Crossword puzzle for memory

Doing crossword puzzles protects memory and cognitive functioning. This is what emerges from a very recent scientific research which has shown that doing crosswords counteracts memory loss and improves the ability to carry out daily activities, with both short and long-term effects, even in elderly people with memory impairment (Devanand et al, NEJM Evidence, 2022). Not only that, crossword puzzles improve the language, the terminology and the ability to store information and recall it to mind (Matreja et al, J Adv Med Educ Prof, 2021).

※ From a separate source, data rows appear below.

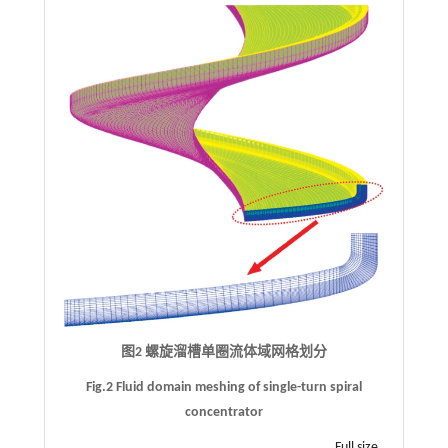
图2 螺旋溜槽单圈流体域网格划分
Fig.2 Fluid domain meshing of single-turn spiral
concentrator
Full size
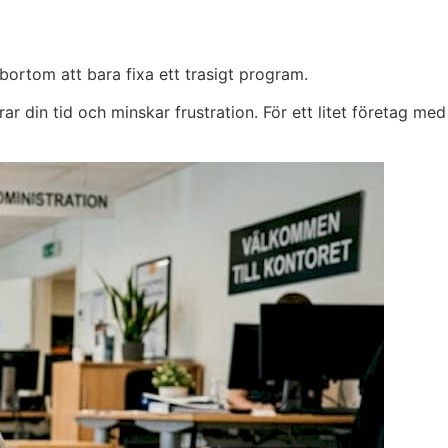
 bortom att bara fixa ett trasigt program.
ar din tid och minskar frustration. För ett litet företag med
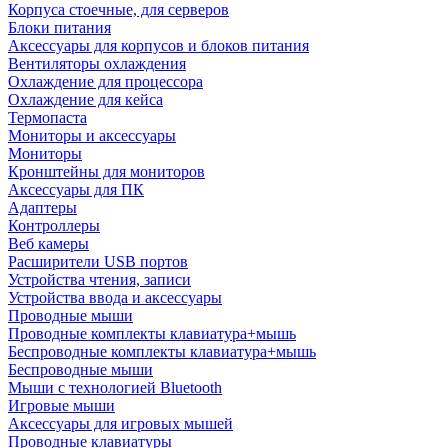
Корпуса стоечные, для серверов
Блоки питания
Аксессуары для корпусов и блоков питания
Вентиляторы охлаждения
Охлаждение для процессора
Охлаждение для кейса
Термопаста
Мониторы и аксессуары
Мониторы
Кронштейны для мониторов
Аксессуары для ПК
Адаптеры
Контроллеры
Веб камеры
Расширители USB портов
Устройства чтения, записи
Устройства ввода и аксессуары
Проводные мыши
Проводные комплекты клавиатура+мышь
Беспроводные комплекты клавиатура+мышь
Беспроводные мыши
Мыши с технологией Bluetooth
Игровые мыши
Аксессуары для игровых мышей
Проводные клавиатуры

Meditation and physical exercise to improve memory

Carving out a few minutes of time a day for meditation has important beneficial effects. Meditating, in fact, helps to counteract anxiety, depression, hypertension and improves memory (Sharma et al, Ayu, 2015). Not only that, meditation has been shown to increase the volume of brain gray matter, which is also the seat of memory (Tang et al, Neural Plast, 2020). Don't forget to follow an active lifestyle either. In fact, physical exercise improves cognitive function and memory and the benefits have already been observed after just 15 minutes of moderate physical activity, such as riding a stationary bike (Hogan et al, Psychol Aging, 2013).

Essential oils that improve memory

A few drops of peppermint essential oil poured on a handkerchief and sniffed throughout the day has been shown to improve memory, concentration and attention (Moss et al, Int J Neurosci, 2008 ). Other essential oils that strengthen memory are lavender and rosemary essential oils, always to be poured on a handkerchief or diffused in the room (Faridzadeh et al, Front Neurosci, 2022).